Oh! Oh! Not forgetting some of the “specials” that don’t really fit a category. Gaperon is lovely, with a gentle garlicky taste. I generally despise flavoured cheeses in the UK – it’s usually some cruddy cheddar with a load of harsh chilli or whatever mixed into it. The French do it properly. Another example being the kooky Boulette d’Avesnes, flavoured with parsley, tarragon and paprika and delighting in the nickname ‘suppositoire du diable’. One truly great cheese you can only put on your board between October and April is Vacherin Mont d’Or, a gooey treat that holds a very slightly spicy flavour from the spruce bark it is wrapped in.

To tart up your cheese board I would personally suggest putting a big blob of quince paste in a gap between the cheeses, and tucking little clusters of 3-4 grapes snipped from the bunch in as well. I reckon quince paste makes a better accompaniment to the whole range of cheeses than most relishes and is also the One True Way to enjoy eating quince. And grapes are just a bit more appealing at the end of a meal than austere little sticks of celery.
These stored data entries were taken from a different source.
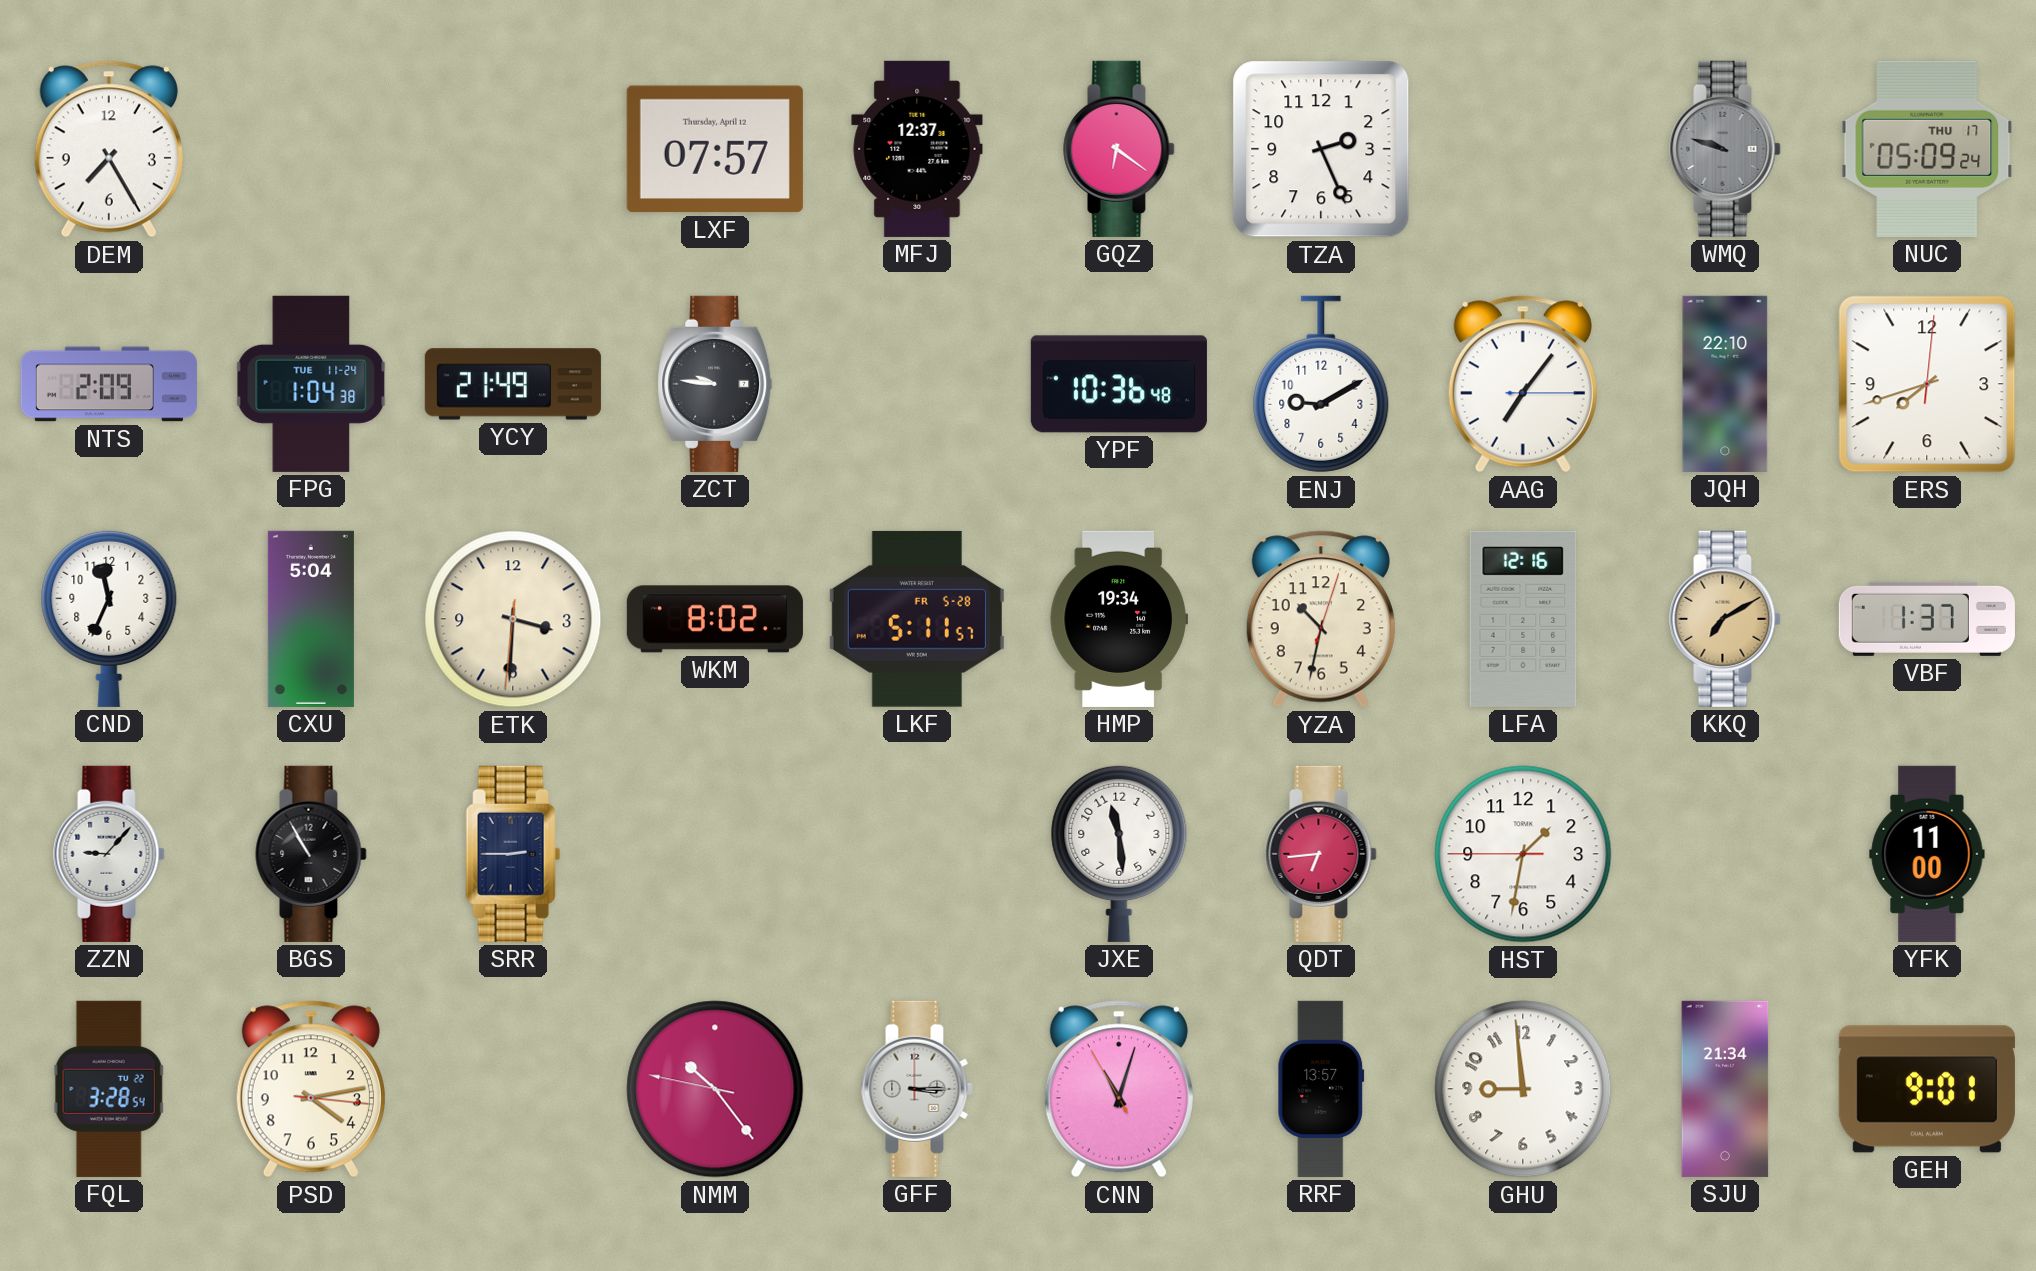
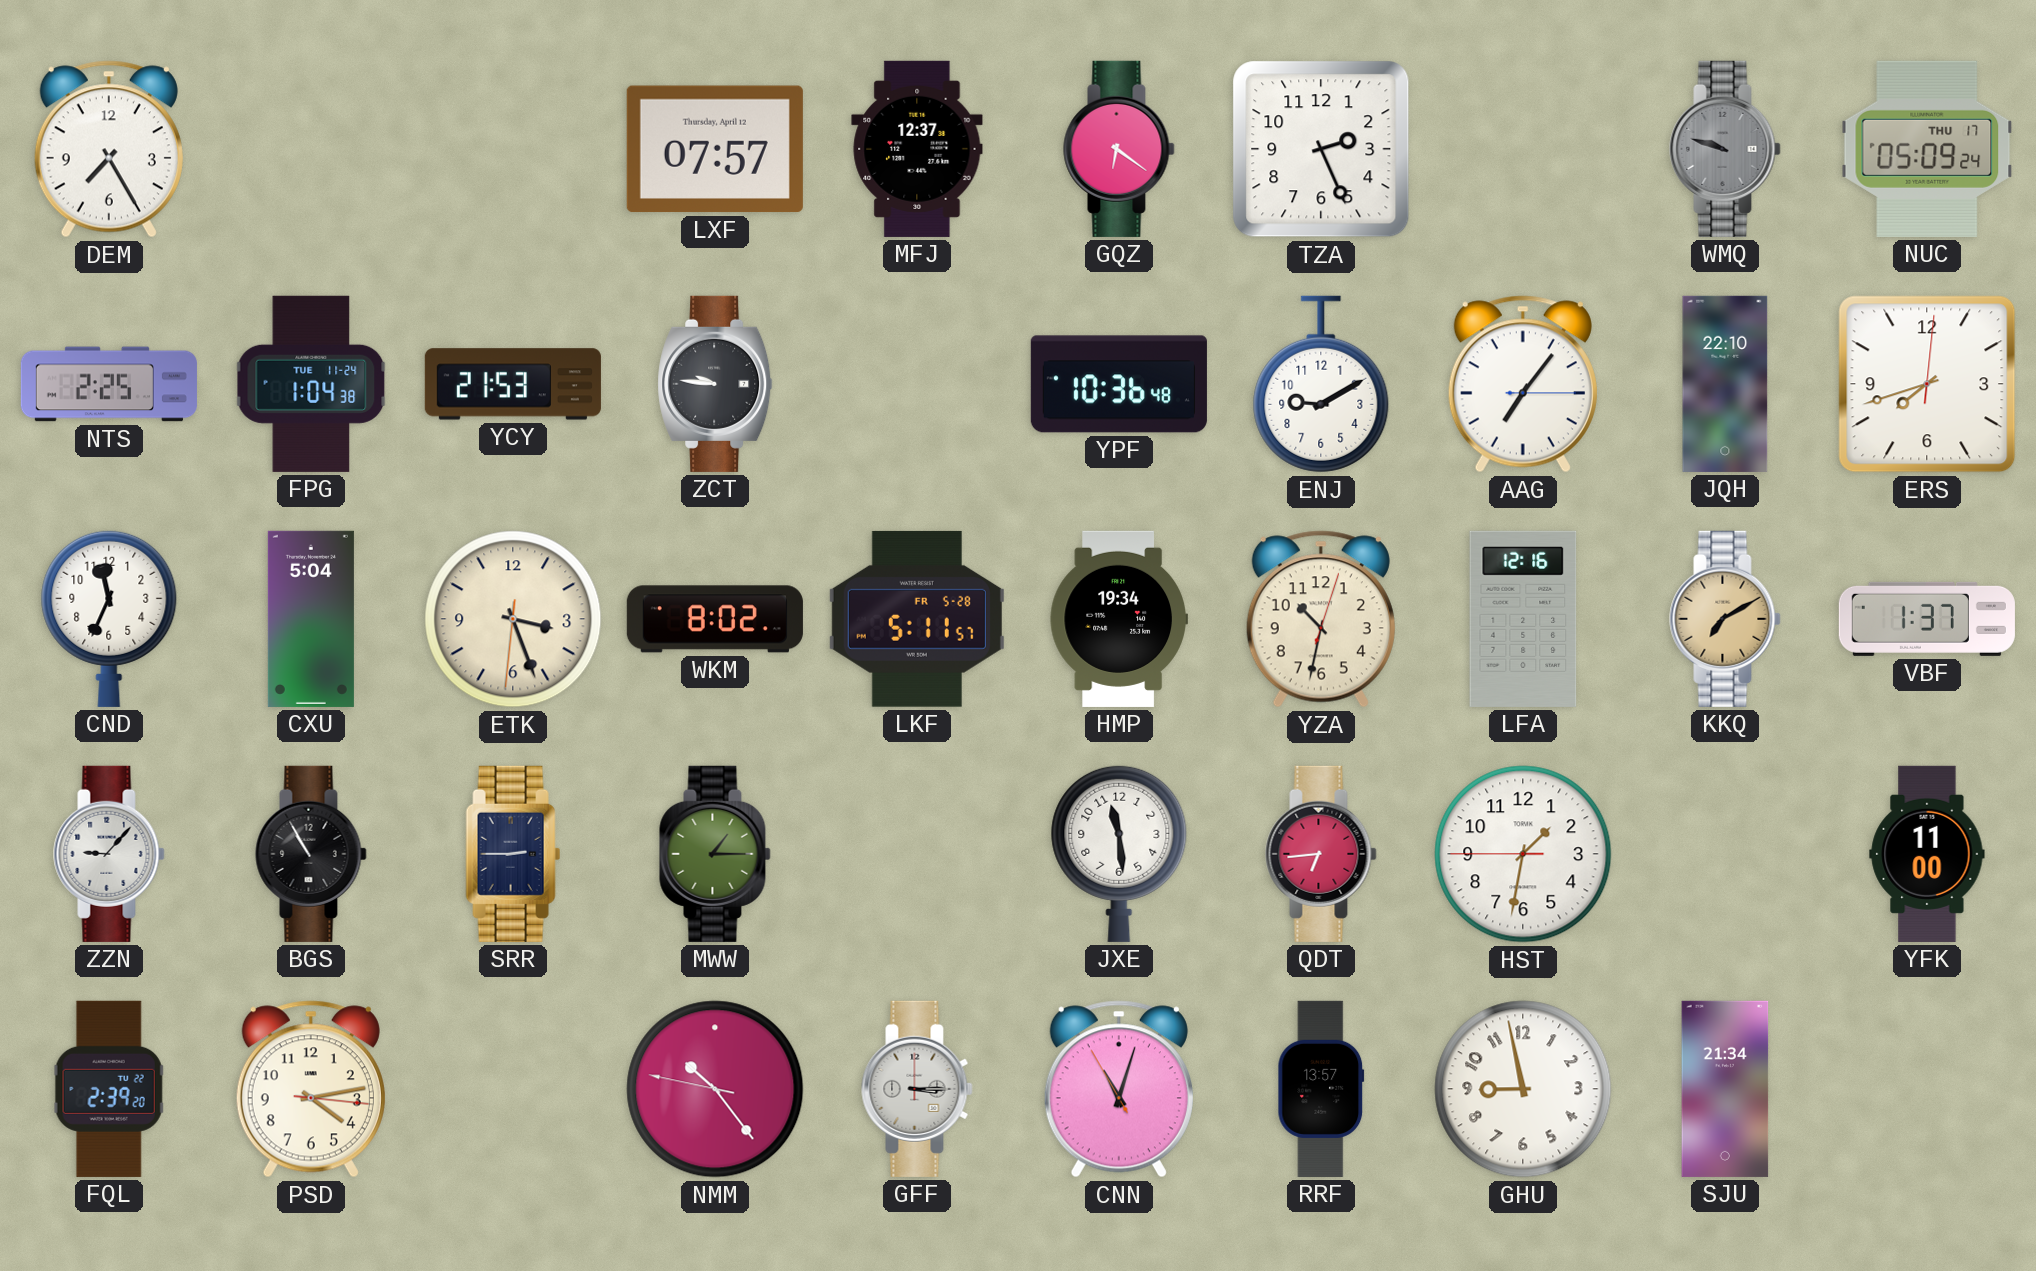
NTS: 2:09 -> 2:25
YCY: 21:49 -> 21:53
ETK: 3:30 -> 3:26
MWW: none -> 1:15
FQL: 3:28 -> 2:39
GHU: 8:59 -> 8:58
GEH: 9:01 -> none
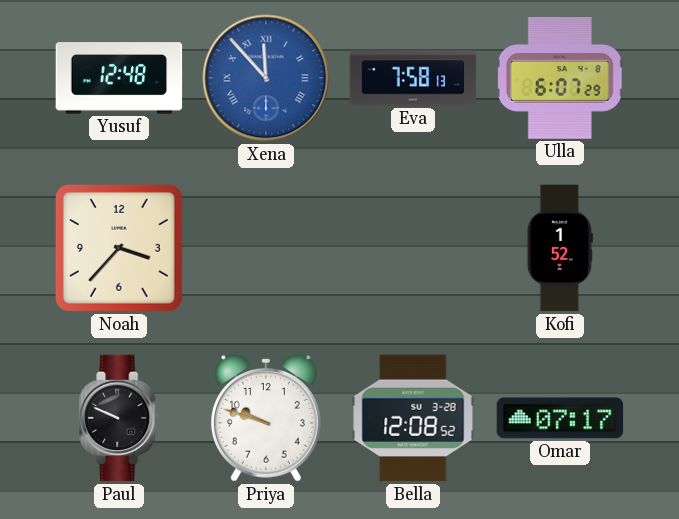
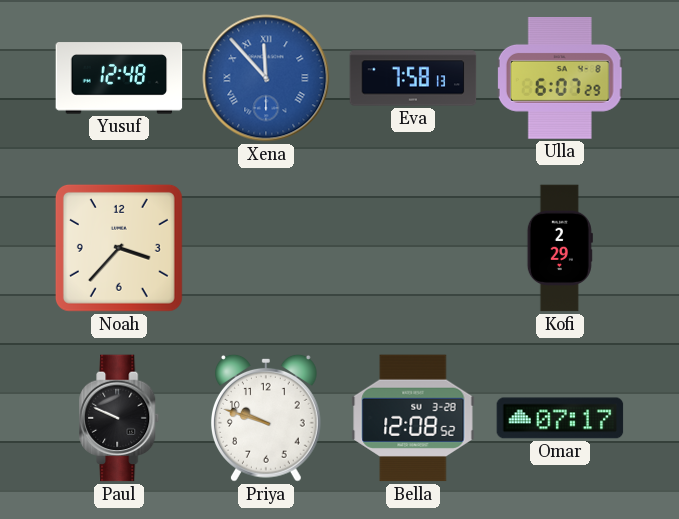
Kofi: 1:52 -> 2:29
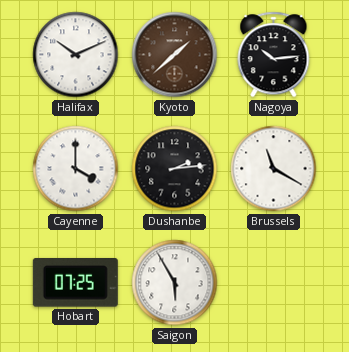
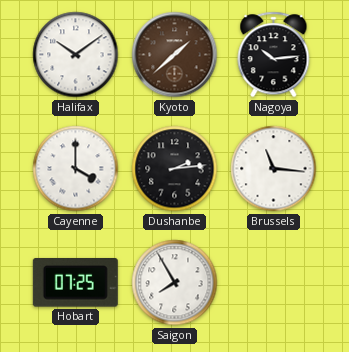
Halifax: 10:11 -> 10:09
Brussels: 11:20 -> 11:16
Saigon: 5:55 -> 7:55
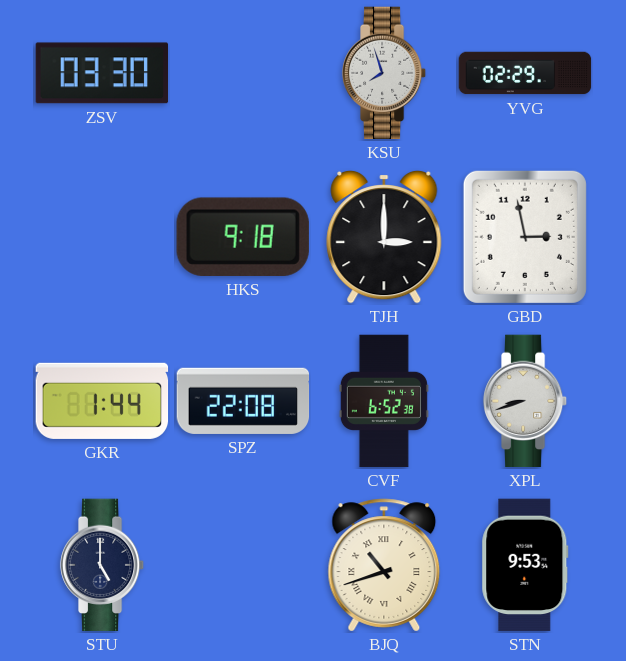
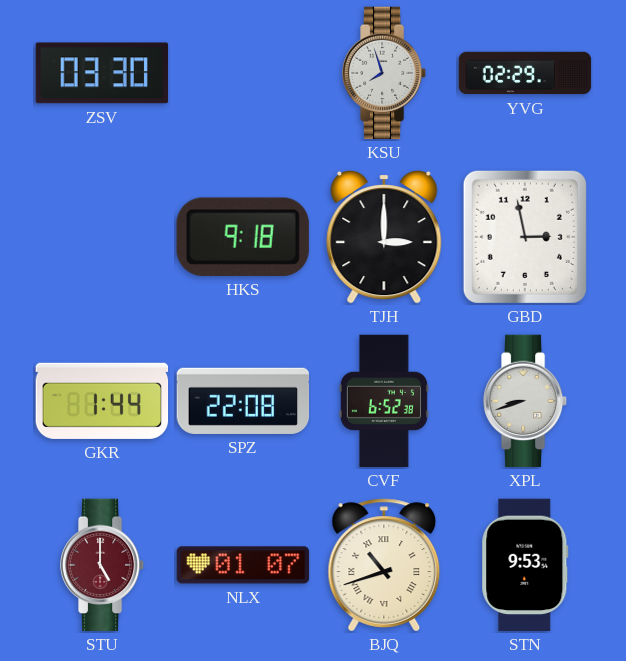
STU dial: navy -> burgundy
NLX: none -> 01:07
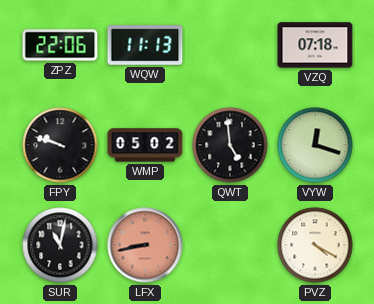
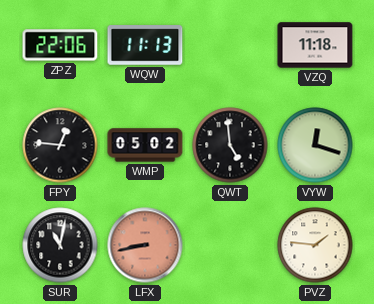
VZQ: 07:18 -> 11:18
FPY: 9:48 -> 12:46
PVZ: 4:20 -> 1:46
I’m not sure what to say about bread and biscuits. It’s such a dry subject. HahahahaHA! Yes. I prefer some kind of artisan bread flavoured with something that goes well with cheese; walnut bread, for example. But a mixture of any quality bread and biscuits can’t go wrong.

Finally, I have a question for any erudite foodies reading this. Several years ago I had a French cheese on a cheese board at the Fat Duck that was creamy, rinded and with a pronounced saffron flavour. It was lovely, and I’ve never found it again nor been able to locate it on the internets. Any ideas?